[SPARK-23020][core] Fix race in SparkAppHandle cleanup, again. #20388

vanzin · 2018-01-24T22:14:32Z

Third time is the charm?

There was still a race that was left in previous attempts. If the handle
closes the connection, the close() implementation would clean up state
that would prevent the thread from waiting on the connection thread to
finish. That could cause the race causing the test flakiness reported
in the bug.

The fix is to move the "wait for connection thread" code to a separate
close method that is used by the handle; that also simplifies the code
a bit and makes it also easier to follow.

I included an unrelated, but correct, change to a YARN test so that
it triggers when the PR is built.

Tested by inserting a sleep in the connection thread to mimic the race;
test failed reliably with the sleep, passes now. (Sleep not included in
the patch.) Also ran YARN tests to make sure.

Third time is the charm? There was still a race that was left in previous attempts. If the handle closes the connection, the close() implementation would clean up state that would prevent the thread from waiting on the connection thread to finish. That could cause the race causing the test flakiness reported in the bug. The fix is to move the "wait for connection thread" code to a separate close method that is used by the handle; that also simplifies the code a bit and makes it also easier to follow. I included an unrelated, but correct, change to a YARN test so that it triggers when the PR is built. Tested by inserting a sleep in the connection thread to mimic the race; test failed reliably with the sleep, passes now. (Sleep not included in the patch.) Also ran YARN tests to make sure.

vanzin · 2018-01-24T22:14:48Z

@cloud-fan @sameeragarwal since you looked at this before.

SparkQA · 2018-01-25T01:43:57Z

Test build #86605 has finished for PR 20388 at commit fb14eaa.

This patch fails Spark unit tests.
This patch merges cleanly.
This patch adds the following public classes (experimental):
class ServerConnection extends LauncherConnection

vanzin · 2018-01-25T01:45:31Z

seems unrelated. retest this please

cloud-fan · 2018-01-25T02:44:44Z

launcher/src/main/java/org/apache/spark/launcher/AbstractAppHandle.java

  private List<Listener> listeners;
-  private State state;
+  private AtomicReference<State> state;


What's the rationale behind this? Previously we just make sure all access and modification to state is synchronized, are you changing it to AtomicReference for performance reasons?
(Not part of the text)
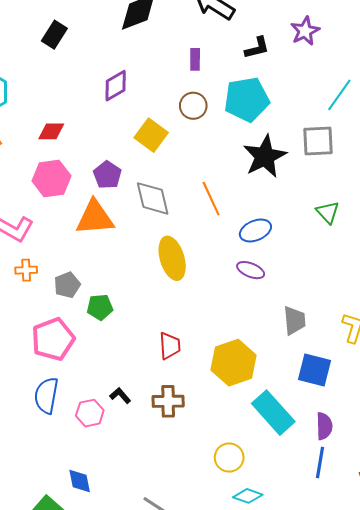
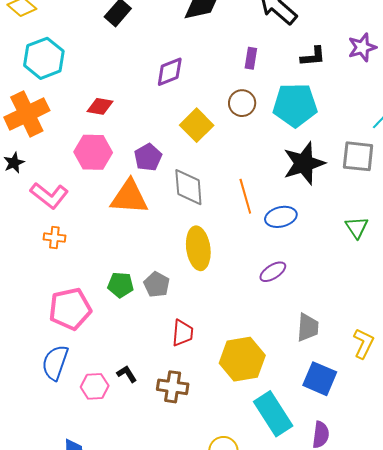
blue ellipse: (255, 230) -> (281, 217), moved
purple ellipse: (251, 270) -> (273, 272), turned -64
gray pentagon: (67, 285) -> (157, 285), moved, turned -30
With the new code, synchronization would cause a deadlock.

handle calls closeAndWait() inside synchronized block which joins connection thread

connection thread would call setState() on the handle and cause a deadlock

Changing the state should be as thread-safe as before with the new code.

makes sense

cloud-fan · 2018-01-25T03:29:34Z

launcher/src/main/java/org/apache/spark/launcher/ChildProcAppHandle.java

        }
-      } else if (!currState.isFinal()) {
-        newState = State.LOST;


why is this not needed anymore?

This is done by dispose() already.

cloud-fan · 2018-01-25T03:34:19Z

launcher/src/main/java/org/apache/spark/launcher/AbstractAppHandle.java

@@ -99,8 +100,6 @@ boolean isDisposed() {
   */
  synchronized void dispose() {
    if (!isDisposed()) {
-      // Unregister first to make sure that the connection with the app has been really
-      // terminated.
      server.unregister(this);
      if (!getState().isFinal()) {


do we need this if? setState would do nothing if state is final.

It's not necessary, but it makes it clear that the code only wants to override the state in that case without having to read the code for setState.

(Or I could call setState(LOST, false) explicitly, I guess.)

cloud-fan · 2018-01-25T03:40:53Z

launcher/src/main/java/org/apache/spark/launcher/LauncherServer.java

+      close();
+
+      Thread connThread = this.connectionThread;
+      if (Thread.currentThread() != connThread) {


Is this a safeguard or it can really happen? i.e. the connection thread calls closeAndWait.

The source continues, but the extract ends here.